The disc is mounted upon a horizontally disposed shaft 15 that is supported
upon a pair of
bearing blocks 16 and 17. The shaft is turned at a relatively high rim speed
of between 9,000
and 13,000 feet per minute (2,800 and 4,000 meters per minute) by a high speed
motor and
transmission (not shown). In this view, a quarter section 18 of the casing has
been detached
from the main section of the casing and moved back along a rail system 19 to
expose the back
side of the disc. Preferably, the disc has a diameter of about 72" (1.8 meters
or more) and
contains between 10 and 40 slots 20-20 that extend more or less radially from
the mid region of
the disc toward the outer rim thereof.
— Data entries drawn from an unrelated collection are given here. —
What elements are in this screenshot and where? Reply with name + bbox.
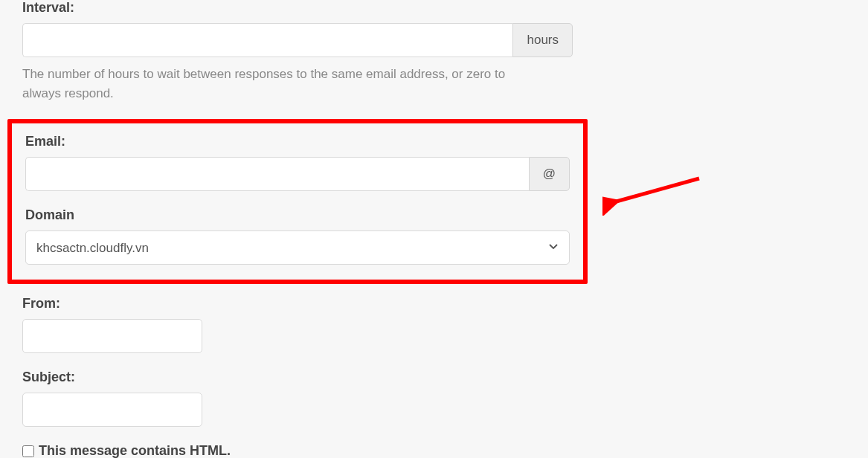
html-checkbox[interactable] (22, 445, 34, 457)
email-label: Email: (25, 134, 570, 149)
from-input[interactable] (22, 319, 202, 353)
html-checkbox-group: This message contains HTML. (22, 443, 573, 458)
interval-label: Interval: (22, 0, 573, 16)
from-label: From: (22, 296, 573, 312)
annotation-arrow-icon (602, 171, 707, 216)
email-at-addon: @ (529, 157, 570, 191)
subject-label: Subject: (22, 370, 573, 385)
svg-line-1 (614, 178, 699, 202)
subject-group: Subject: (22, 370, 573, 427)
interval-group: Interval: hours The number of hours to w… (22, 0, 573, 103)
highlighted-section: Email: @ Domain khcsactn.cloudfly.vn (7, 119, 588, 284)
domain-select[interactable]: khcsactn.cloudfly.vn (25, 230, 570, 265)
email-group: Email: @ (25, 134, 570, 191)
html-checkbox-label: This message contains HTML. (39, 443, 231, 458)
email-input[interactable] (25, 157, 529, 191)
interval-input-group: hours (22, 23, 573, 57)
interval-help-text: The number of hours to wait between resp… (22, 65, 543, 103)
interval-addon: hours (512, 23, 573, 57)
email-input-group: @ (25, 157, 570, 191)
from-group: From: (22, 296, 573, 353)
interval-input[interactable] (22, 23, 512, 57)
domain-label: Domain (25, 207, 570, 223)
subject-input[interactable] (22, 393, 202, 427)
domain-group: Domain khcsactn.cloudfly.vn (25, 207, 570, 265)
domain-select-wrapper: khcsactn.cloudfly.vn (25, 230, 570, 265)
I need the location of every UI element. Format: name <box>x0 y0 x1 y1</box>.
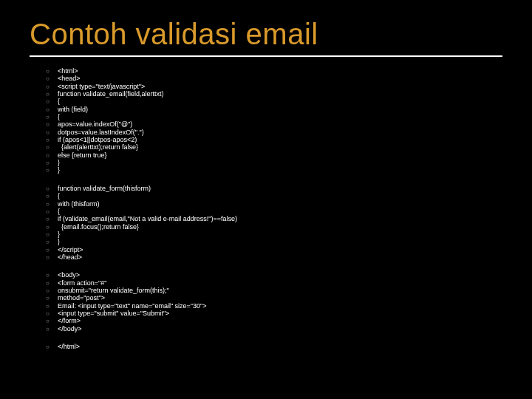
code-block: ○<body>○<form action="#"○onsubmit="retur… <box>46 271 502 332</box>
bullet-icon: ○ <box>46 137 58 143</box>
code-text: } <box>58 159 60 166</box>
slide: Contoh validasi email ○<html>○<head>○<sc… <box>0 0 532 399</box>
code-text: {email.focus();return false} <box>58 223 139 231</box>
bullet-icon: ○ <box>46 224 58 231</box>
code-text: {alert(alerttxt);return false} <box>58 143 138 151</box>
code-line: ○onsubmit="return validate_form(this);" <box>46 287 502 294</box>
code-line: ○{ <box>46 208 502 215</box>
code-text: </script> <box>58 246 83 253</box>
code-text: { <box>58 113 60 120</box>
bullet-icon: ○ <box>46 231 58 238</box>
bullet-icon: ○ <box>46 98 58 105</box>
bullet-icon: ○ <box>46 193 58 200</box>
code-line: ○<input type="submit" value="Submit"> <box>46 310 502 317</box>
code-line: ○with (field) <box>46 106 502 113</box>
code-text: with (thisform) <box>58 200 100 208</box>
code-text: </form> <box>58 317 81 324</box>
code-text: <form action="#" <box>58 279 106 287</box>
bullet-icon: ○ <box>46 239 58 245</box>
bullet-icon: ○ <box>46 160 58 166</box>
code-line: ○<script type="text/javascript"> <box>46 83 502 90</box>
bullet-icon: ○ <box>46 272 58 279</box>
bullet-icon: ○ <box>46 114 58 120</box>
code-line: ○} <box>46 166 502 174</box>
code-line: ○</html> <box>46 343 502 350</box>
code-text: </body> <box>58 325 82 332</box>
bullet-icon: ○ <box>46 106 58 113</box>
bullet-icon: ○ <box>46 310 58 317</box>
code-text: <html> <box>58 67 78 75</box>
bullet-icon: ○ <box>46 326 58 332</box>
code-text: onsubmit="return validate_form(this);" <box>58 287 169 294</box>
code-line: ○<form action="#" <box>46 279 502 287</box>
bullet-icon: ○ <box>46 303 58 310</box>
code-line: ○if (validate_email(email,"Not a valid e… <box>46 215 502 222</box>
code-line: ○} <box>46 159 502 166</box>
code-block: ○<html>○<head>○<script type="text/javasc… <box>46 67 502 174</box>
code-text: { <box>58 192 60 200</box>
code-text: </html> <box>58 343 80 350</box>
code-line: ○</head> <box>46 253 502 261</box>
bullet-icon: ○ <box>46 68 58 75</box>
code-line: ○<body> <box>46 271 502 279</box>
bullet-icon: ○ <box>46 295 58 301</box>
bullet-icon: ○ <box>46 318 58 324</box>
bullet-icon: ○ <box>46 185 58 192</box>
code-line: ○ {email.focus();return false} <box>46 223 502 231</box>
bullet-icon: ○ <box>46 167 58 174</box>
code-line: ○with (thisform) <box>46 200 502 208</box>
bullet-icon: ○ <box>46 216 58 222</box>
code-line: ○method="post"> <box>46 294 502 301</box>
bullet-icon: ○ <box>46 344 58 350</box>
code-line: ○function validate_form(thisform) <box>46 185 502 192</box>
page-title: Contoh validasi email <box>30 18 502 51</box>
code-text: dotpos=value.lastIndexOf(".") <box>58 129 144 136</box>
bullet-icon: ○ <box>46 75 58 82</box>
code-text: Email: <input type="text" name="email" s… <box>58 302 207 310</box>
code-line: ○function validate_email(field,alerttxt) <box>46 90 502 98</box>
code-line: ○<head> <box>46 75 502 82</box>
code-line: ○</script> <box>46 246 502 253</box>
code-line: ○{ <box>46 113 502 120</box>
code-block: ○function validate_form(thisform)○{○with… <box>46 185 502 261</box>
code-line: ○</body> <box>46 325 502 332</box>
code-text: } <box>58 238 60 245</box>
code-line: ○} <box>46 238 502 245</box>
code-text: } <box>58 231 60 238</box>
code-line: ○apos=value.indexOf("@") <box>46 120 502 128</box>
title-underline <box>30 55 502 57</box>
code-text: if (apos<1||dotpos-apos<2) <box>58 136 137 143</box>
code-text: { <box>58 208 60 215</box>
bullet-icon: ○ <box>46 144 58 151</box>
code-block: ○</html> <box>46 343 502 350</box>
code-text: { <box>58 98 60 105</box>
bullet-icon: ○ <box>46 83 58 90</box>
code-line: ○</form> <box>46 317 502 324</box>
code-text: else {return true} <box>58 151 107 159</box>
bullet-icon: ○ <box>46 91 58 98</box>
code-line: ○} <box>46 231 502 238</box>
code-text: <body> <box>58 271 80 279</box>
code-text: <script type="text/javascript"> <box>58 83 145 90</box>
bullet-icon: ○ <box>46 152 58 159</box>
code-text: <head> <box>58 75 81 82</box>
bullet-icon: ○ <box>46 121 58 128</box>
code-text: function validate_form(thisform) <box>58 185 151 192</box>
code-text: apos=value.indexOf("@") <box>58 120 132 128</box>
code-content: ○<html>○<head>○<script type="text/javasc… <box>30 67 502 350</box>
code-text: if (validate_email(email,"Not a valid e-… <box>58 215 237 222</box>
code-line: ○dotpos=value.lastIndexOf(".") <box>46 129 502 136</box>
code-text: function validate_email(field,alerttxt) <box>58 90 164 98</box>
code-line: ○{ <box>46 98 502 105</box>
code-line: ○<html> <box>46 67 502 75</box>
bullet-icon: ○ <box>46 254 58 261</box>
code-text: } <box>58 166 60 174</box>
bullet-icon: ○ <box>46 280 58 287</box>
code-text: with (field) <box>58 106 88 113</box>
code-text: </head> <box>58 253 82 261</box>
bullet-icon: ○ <box>46 247 58 253</box>
bullet-icon: ○ <box>46 208 58 215</box>
bullet-icon: ○ <box>46 129 58 136</box>
code-line: ○else {return true} <box>46 151 502 159</box>
bullet-icon: ○ <box>46 201 58 208</box>
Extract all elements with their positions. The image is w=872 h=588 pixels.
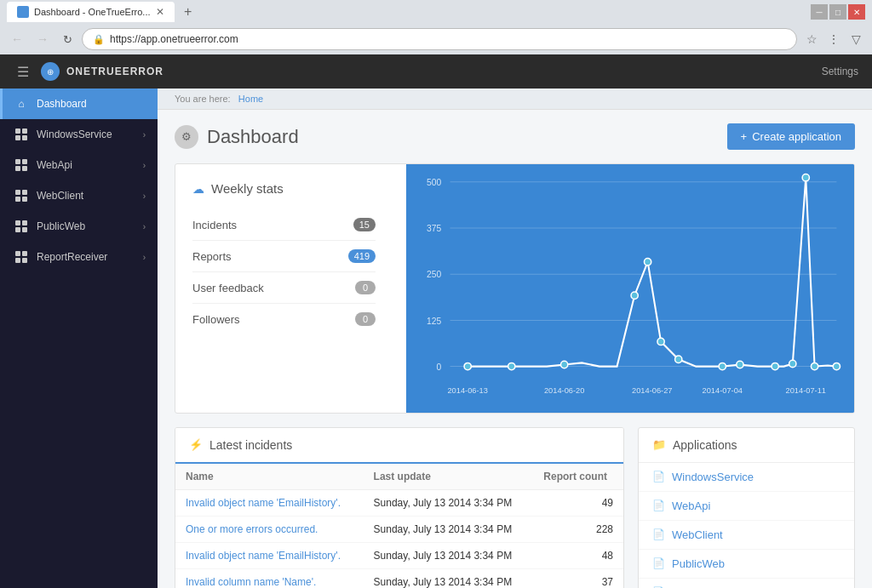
browser-controls: ← → ↻ 🔒 https://app.onetrueerror.com ☆ ⋮… <box>0 24 872 54</box>
tab-close-icon[interactable]: ✕ <box>156 6 164 18</box>
refresh-button[interactable]: ↻ <box>58 30 77 49</box>
app-file-icon: 📄 <box>652 500 665 511</box>
svg-point-20 <box>645 258 651 265</box>
application-list: 📄 WindowsService 📄 WebApi 📄 WebClient 📄 … <box>639 463 854 588</box>
browser-titlebar: Dashboard - OneTrueErro... ✕ + ─ □ ✕ <box>0 0 872 24</box>
browser-action-buttons: ☆ ⋮ ▽ <box>802 30 865 49</box>
sidebar-item-webapi[interactable]: WebApi › <box>0 150 158 180</box>
app-list-item[interactable]: 📄 WebApi <box>639 492 854 521</box>
app-list-label[interactable]: WindowsService <box>672 471 754 483</box>
incident-link[interactable]: Invalid object name 'EmailHistory'. <box>186 497 341 509</box>
table-row: Invalid object name 'EmailHistory'. Sund… <box>175 489 623 516</box>
app-file-icon: 📄 <box>652 528 665 540</box>
arrow-icon-reportreceiver: › <box>143 253 146 262</box>
menu-button[interactable]: ⋮ <box>824 30 843 49</box>
sidebar-item-webclient[interactable]: WebClient › <box>0 180 158 211</box>
svg-point-22 <box>675 356 682 363</box>
incident-link[interactable]: Invalid column name 'Name'. <box>186 576 316 588</box>
incident-link[interactable]: One or more errors occurred. <box>186 523 318 535</box>
create-application-button[interactable]: + Create application <box>727 123 855 150</box>
svg-text:250: 250 <box>427 270 441 279</box>
svg-point-17 <box>508 363 515 369</box>
minimize-button[interactable]: ─ <box>811 4 828 20</box>
new-tab-button[interactable]: + <box>178 2 198 22</box>
content-area: You are here: Home ⚙ Dashboard + Create … <box>158 88 872 588</box>
app-container: ☰ ⊕ ONETRUEERROR Settings ⌂ Dashboard <box>0 54 872 588</box>
applications-panel: 📁 Applications 📄 WindowsService 📄 WebApi… <box>638 427 855 588</box>
svg-point-18 <box>561 361 568 368</box>
breadcrumb-home[interactable]: Home <box>238 94 263 104</box>
followers-label: Followers <box>192 313 240 326</box>
incidents-table: Name Last update Report count Invalid ob… <box>175 464 623 588</box>
svg-text:2014-06-27: 2014-06-27 <box>632 386 672 395</box>
app-list-item[interactable]: 📄 PublicWeb <box>639 550 854 579</box>
svg-text:125: 125 <box>427 317 441 326</box>
svg-point-25 <box>772 363 778 369</box>
back-button[interactable]: ← <box>7 29 27 49</box>
col-header-reportcount: Report count <box>533 464 623 490</box>
reportreceiver-icon <box>14 250 28 264</box>
extensions-button[interactable]: ▽ <box>846 30 865 49</box>
svg-rect-0 <box>406 164 854 413</box>
svg-text:2014-07-04: 2014-07-04 <box>703 386 743 395</box>
stats-row-userfeedback: User feedback 0 <box>192 272 376 304</box>
browser-window: Dashboard - OneTrueErro... ✕ + ─ □ ✕ ← →… <box>0 0 872 588</box>
sidebar-label-publicweb: PublicWeb <box>37 220 143 232</box>
tab-label: Dashboard - OneTrueErro... <box>34 7 151 17</box>
incident-date-cell: Sunday, July 13 2014 3:34 PM <box>364 568 534 588</box>
logo-area: ☰ ⊕ ONETRUEERROR <box>14 60 164 83</box>
windowsservice-icon <box>14 128 28 141</box>
ssl-icon: 🔒 <box>93 34 105 45</box>
stats-row-followers: Followers 0 <box>192 304 376 334</box>
table-header-row: Name Last update Report count <box>175 464 623 490</box>
address-bar[interactable]: 🔒 https://app.onetrueerror.com <box>82 28 797 50</box>
dashboard-top-panel: ☁ Weekly stats Incidents 15 Reports 419 <box>175 163 855 414</box>
folder-icon: 📁 <box>652 438 666 451</box>
logo-icon: ⊕ <box>41 62 60 81</box>
app-list-item[interactable]: 📄 WebClient <box>639 521 854 550</box>
weekly-stats-panel: ☁ Weekly stats Incidents 15 Reports 419 <box>175 164 393 413</box>
svg-point-29 <box>833 363 840 369</box>
incidents-panel: ⚡ Latest incidents Name Last update Repo… <box>175 427 624 588</box>
app-file-icon: 📄 <box>652 471 665 482</box>
settings-link[interactable]: Settings <box>822 66 858 77</box>
chart-svg: 500 375 250 125 0 2014-06-13 2014-06-20 … <box>406 164 854 413</box>
svg-text:0: 0 <box>437 363 442 372</box>
dashboard-bottom-panel: ⚡ Latest incidents Name Last update Repo… <box>175 427 855 588</box>
sidebar-label-dashboard: Dashboard <box>37 98 146 110</box>
app-list-item[interactable]: 📄 WindowsService <box>639 463 854 492</box>
app-list-item[interactable]: 📄 ReportReceiver <box>639 579 854 588</box>
app-list-label[interactable]: WebApi <box>672 500 710 512</box>
browser-tab[interactable]: Dashboard - OneTrueErro... ✕ <box>7 2 175 22</box>
sidebar-item-windowsservice[interactable]: WindowsService › <box>0 119 158 150</box>
sidebar-item-reportreceiver[interactable]: ReportReceiver › <box>0 242 158 272</box>
tab-favicon <box>17 6 29 18</box>
close-button[interactable]: ✕ <box>848 4 865 20</box>
app-file-icon: 📄 <box>652 557 665 569</box>
hamburger-icon[interactable]: ☰ <box>14 60 32 83</box>
breadcrumb: You are here: Home <box>158 88 872 110</box>
sidebar-item-publicweb[interactable]: PublicWeb › <box>0 211 158 242</box>
incidents-label: Incidents <box>192 219 237 231</box>
weekly-stats-label: Weekly stats <box>211 181 284 196</box>
cloud-icon: ☁ <box>192 182 204 196</box>
forward-button[interactable]: → <box>32 29 53 49</box>
reports-label: Reports <box>192 250 232 263</box>
arrow-icon-windowsservice: › <box>143 130 146 140</box>
incident-link[interactable]: Invalid object name 'EmailHistory'. <box>186 550 341 562</box>
sidebar-item-dashboard[interactable]: ⌂ Dashboard <box>0 88 158 119</box>
app-topbar: ☰ ⊕ ONETRUEERROR Settings <box>0 54 872 88</box>
maximize-button[interactable]: □ <box>829 4 846 20</box>
app-list-label[interactable]: PublicWeb <box>672 557 725 570</box>
create-label: Create application <box>752 130 841 143</box>
applications-title: Applications <box>673 438 737 452</box>
incidents-header: ⚡ Latest incidents <box>175 428 623 464</box>
app-list-label[interactable]: WebClient <box>672 528 723 541</box>
star-button[interactable]: ☆ <box>802 30 821 49</box>
webclient-icon <box>14 189 28 203</box>
svg-point-26 <box>789 360 796 367</box>
followers-badge: 0 <box>355 312 376 326</box>
applications-header: 📁 Applications <box>639 428 854 463</box>
app-logo: ⊕ ONETRUEERROR <box>41 62 164 81</box>
window-controls: ─ □ ✕ <box>811 4 865 20</box>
Slot angles of between 30 and 45
degrees with regard to
the front face of the disc can be employed depending upon the energy demands
of the system.
[0019] As further illustrated in Figs. 2-4, each slot 20 contains a primary
blade 23 located in
the entrance to the slot at the front face of the disc. The primary blade
contains a single knife
edge and may have one or more sections that extend across the slot opening.
The primary knife
is arranged to slice chips of a predetermined length from a log or any other
similar wooden work
piece that is brought into contact with the front face of the disc through a
feed spout or throat
(not shown). A second counter knife 25 is mounted in each of the slots
immediately behind the
primary knife. The surface of the counter knife that contacts the chips is
serrated and contains a
series of parallel blade elements 27-27 that slope upwardly from the back face
28 of the knife
toward the front edge face 29 thereof as best shown in Fig. 3. In assembly,
the counter knife
blades 27-27 are arranged such that they are each aligned perpendicular to the
front face 32 and
the rear face 33 of the disc. The counter knife blade edges are spaced apart a
distance (d) to
achieve a product which is substantially smaller than the spacing between the
blade edges. The
blade edges are positioned to slice each of the chip ribbons coming off the
primary blade
longitudinally utilizing only the energy normally imparted to the chips but
which is not typically
used in material size reduction.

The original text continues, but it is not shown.